The CFRF’s practical Guide encourages UK regulated financial services firms to take active steps to manage climate-related financial risks.

Background

On 29 June 2020, the Climate Financial Risk Forum (CFRF) launched its guide to climate-related financial risk management (Guide) that will be useful for financial services firms to understand the risks and opportunities that arise from climate change. The Guide provides a voluntary framework for how to integrate these climate-related risks and opportunities into firms’ risk, strategy, and decision-making processes.

The CFRF was established by the UK financial services regulators, the Prudential Regulation Authority (PRA), and the Financial Conduct Authority (FCA) in early 2019 to bring together senior representatives from across the financial sector to produce tools and recommendations to help firms respond to climate-related financial risks and capture relevant opportunities. The CFRF is comprised of senior representatives from across the sector (including banks, asset managers and insurers) and trade bodies sit as observers to feed in views of a broader range of firms / industry participants.

Overview

The Guide is intended to serve as a practical tool (“written by industry, for industry”) to help firms develop their own approach to managing risks across the following four key areas:

  • Risk management
  • Scenario analysis
  • Disclosures
  • Innovation

The Guide is designed to complement existing frameworks and initiatives, e.g. the UN-supported Principles for Responsible Investment, Banking and Insurance, as well as the Taskforce on Climate-related Financial Disclosures (TCFD). The Guide also aims to help firms regardless of the stage of environmental, social, and governance (ESG) planning that they may be in.

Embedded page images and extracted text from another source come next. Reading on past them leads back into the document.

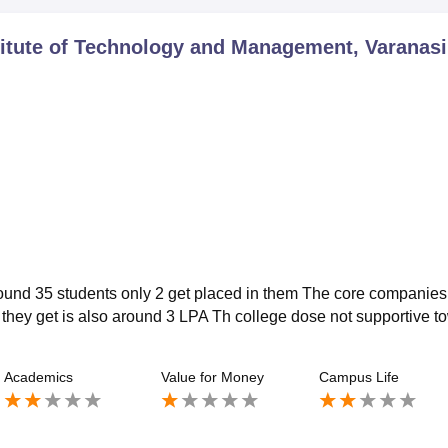
itute of Technology and Management, Varanasi
around 35 students only 2 get placed in them The core companies 
 they get is also around 3 LPA Th college dose not supportive t
Academics
Value for Money
Campus Life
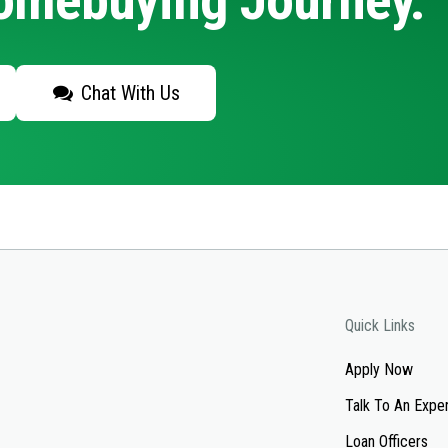
Homebuying Journey.
Chat With Us
Quick Links
Apply Now
Talk To An Expe
Loan Officers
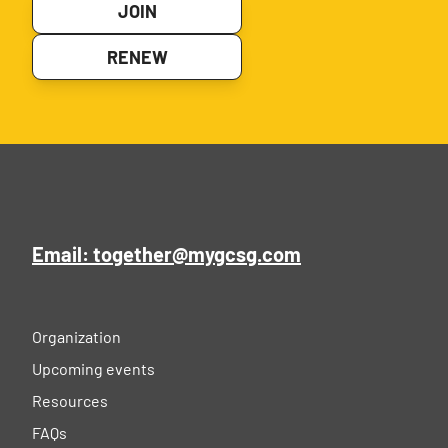
JOIN
RENEW
Email: together@mygcsg.com
Organization
Upcoming events
Resources
FAQs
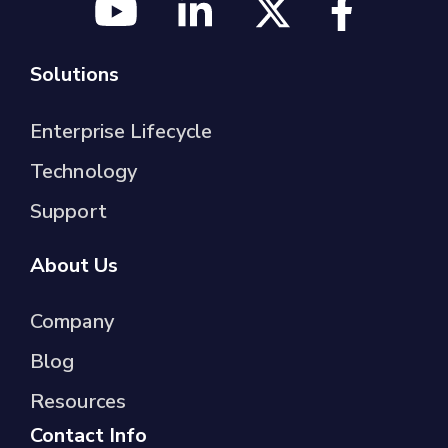
Solutions
Enterprise Lifecycle
Technology
Support
About Us
Company
Blog
Resources
Contact Info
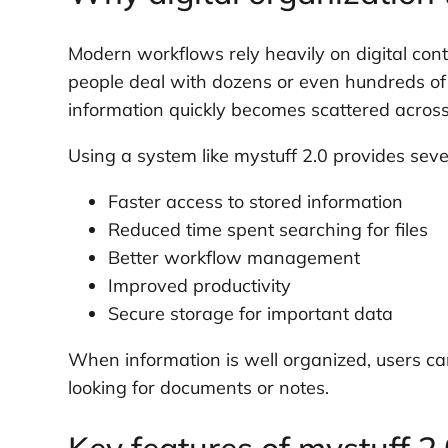
Modern workflows rely heavily on digital con
people deal with dozens or even hundreds of f
information quickly becomes scattered across
Using a system like mystuff 2.0 provides sev
Faster access to stored information
Reduced time spent searching for files
Better workflow management
Improved productivity
Secure storage for important data
When information is well organized, users ca
looking for documents or notes.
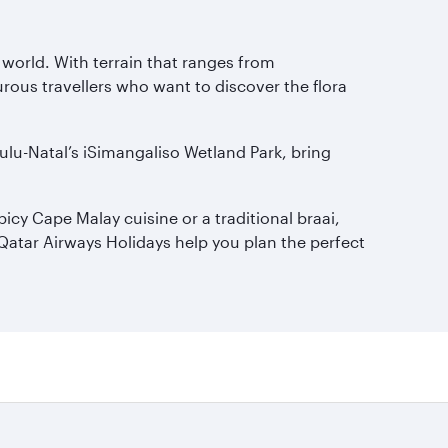
e world. With terrain that ranges from
turous travellers who want to discover the flora
ulu-Natal’s iSimangaliso Wetland Park, bring
icy Cape Malay cuisine or a traditional braai,
t Qatar Airways Holidays help you plan the perfect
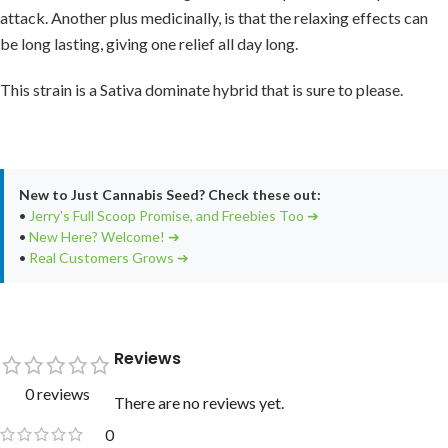
attack. Another plus medicinally, is that the relaxing effects can
be long lasting, giving one relief all day long.
This strain is a Sativa dominate hybrid that is sure to please.
New to Just Cannabis Seed? Check these out:
•
Jerry's Full Scoop Promise, and Freebies Too ➔
•
New Here? Welcome! ➔
•
Real Customers Grows ➔
Reviews
0 reviews
There are no reviews yet.
0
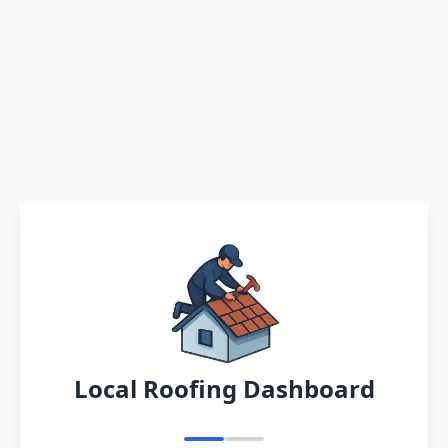
Local Roofing Dashboard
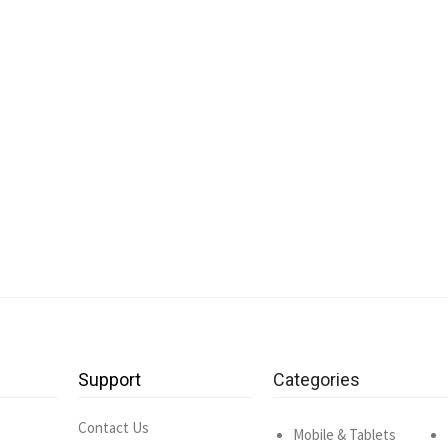
Support
Categories
Contact Us
Mobile & Tablets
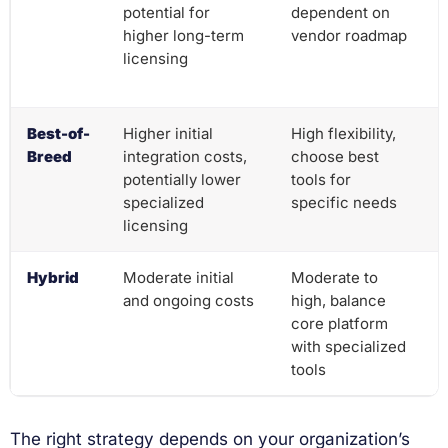
potential for
dependent on
higher long-term
vendor roadmap
licensing
Best-of-
Higher initial
High flexibility,
Breed
integration costs,
choose best
potentially lower
tools for
specialized
specific needs
licensing
Hybrid
Moderate initial
Moderate to
and ongoing costs
high, balance
core platform
with specialized
tools
The right strategy depends on your organization’s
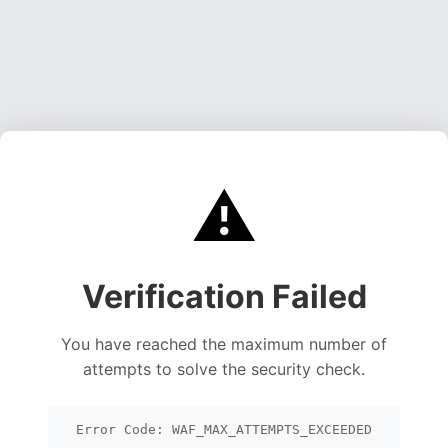
⚠️
Verification Failed
You have reached the maximum number of
attempts to solve the security check.
Error Code: WAF_MAX_ATTEMPTS_EXCEEDED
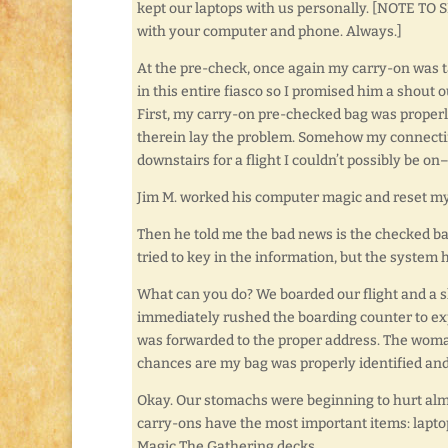
kept our laptops with us personally. [NOTE T
with your computer and phone. Always.]
At the pre-check, once again my carry-on was ta
in this entire fiasco so I promised him a shout 
First, my carry-on pre-checked bag was properl
therein lay the problem. Somehow my connectin
downstairs for a flight I couldn’t possibly be on–
Jim M. worked his computer magic and reset my
Then he told me the bad news is the checked ba
tried to key in the information, but the system
What can you do? We boarded our flight and a sho
immediately rushed the boarding counter to exp
was forwarded to the proper address. The woman
chances are my bag was properly identified an
Okay. Our stomachs were beginning to hurt almo
carry-ons have the most important items: lapto
Magic The Gathering decks.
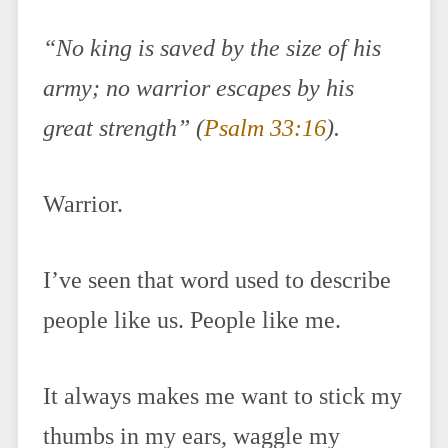
“No king is saved by the size of his
army; no warrior escapes by his
great strength” (
Psalm 33:16
).
Warrior.
I’ve seen that word used to describe
people like us. People like me.
It always makes me want to stick my
thumbs in my ears, waggle my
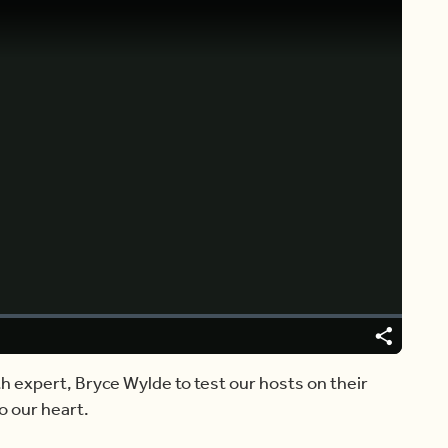
Video
Player
is
loading.
Share
th expert, Bryce Wylde to test our hosts on their
o our heart.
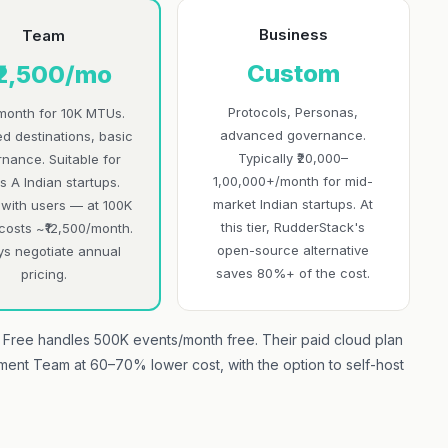
Business
Team
Custom
₹2,500/mo
Protocols, Personas,
month for 10K MTUs.
advanced governance.
ed destinations, basic
Typically ₹20,000–
nance. Suitable for
1,00,000+/month for mid-
s A Indian startups.
market Indian startups. At
 with users — at 100K
this tier, RudderStack's
costs ~₹12,500/month.
open-source alternative
ys negotiate annual
saves 80%+ of the cost.
pricing.
Free handles 500K events/month free. Their paid cloud plan
gment Team at 60–70% lower cost, with the option to self-host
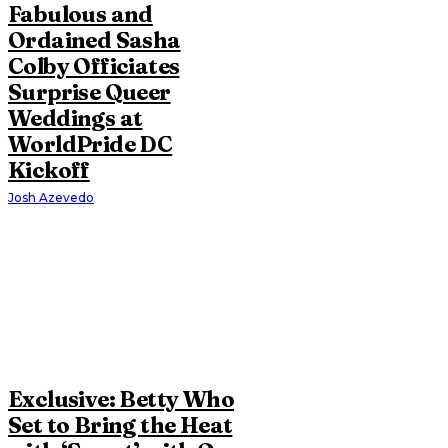
Fabulous and
Ordained Sasha
Colby Officiates
Surprise Queer
Weddings at
WorldPride DC
Kickoff
Josh Azevedo
Exclusive: Betty Who
Set to Bring the Heat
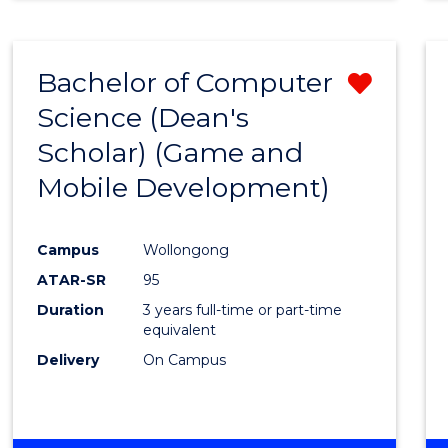
Bachelor of Computer
Remo
Science (Dean's
from
Scholar) (Game and
Cours
Mobile Development)
Favour
Campus
Wollongong
ATAR-SR
95
Duration
3 years full-time or part-time
equivalent
Delivery
On Campus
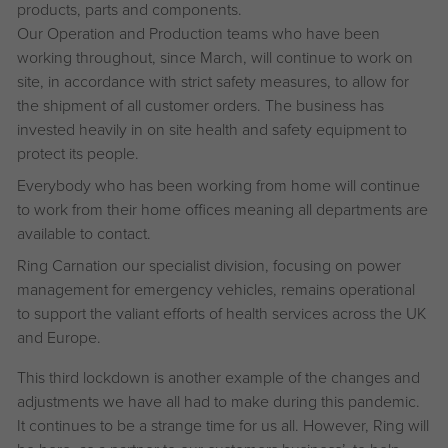
products, parts and components.
Our Operation and Production teams who have been
working throughout, since March, will continue to work on
site, in accordance with strict safety measures, to allow for
the shipment of all customer orders. The business has
invested heavily in on site health and safety equipment to
protect its people.
Everybody who has been working from home will continue
to work from their home offices meaning all departments are
available to contact.
Ring Carnation our specialist division, focusing on power
management for emergency vehicles, remains operational
to support the valiant efforts of health services across the UK
and Europe.
This third lockdown is another example of the changes and
adjustments we have all had to make during this pandemic.
It continues to be a strange time for us all. However, Ring will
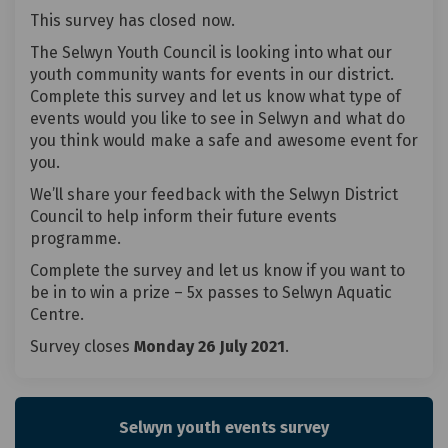
This survey has closed now.
The Selwyn Youth Council is looking into what our
youth community wants for events in our district.
Complete this survey and let us know what type of
events would you like to see in Selwyn and what do
you think would make a safe and awesome event for
you.
We’ll share your feedback with the Selwyn District
Council to help inform their future events
programme.
Complete the survey and let us know if you want to
be in to win a prize – 5x passes to Selwyn Aquatic
Centre.
Survey closes
Monday 26 July 2021
.
Selwyn youth events survey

As the substantive provisions of the Sustainable Finance Disclosure Regulation (SFDR) come into force on 10 March 2021, industry participants are increasingly focusing on ESG-related disclosures. The Guide reminds firms to focus on internal risk management as well as business and strategy development, as only then will any disclosures be meaningful. Nonetheless, the CFRF acknowledges that the task is not easy (e.g. because access to suitable data may be limited, as will firms’ ability to conduct accurate scenario testing). So the Guide stresses the need for progress to be iterative and for firms to continually review developments.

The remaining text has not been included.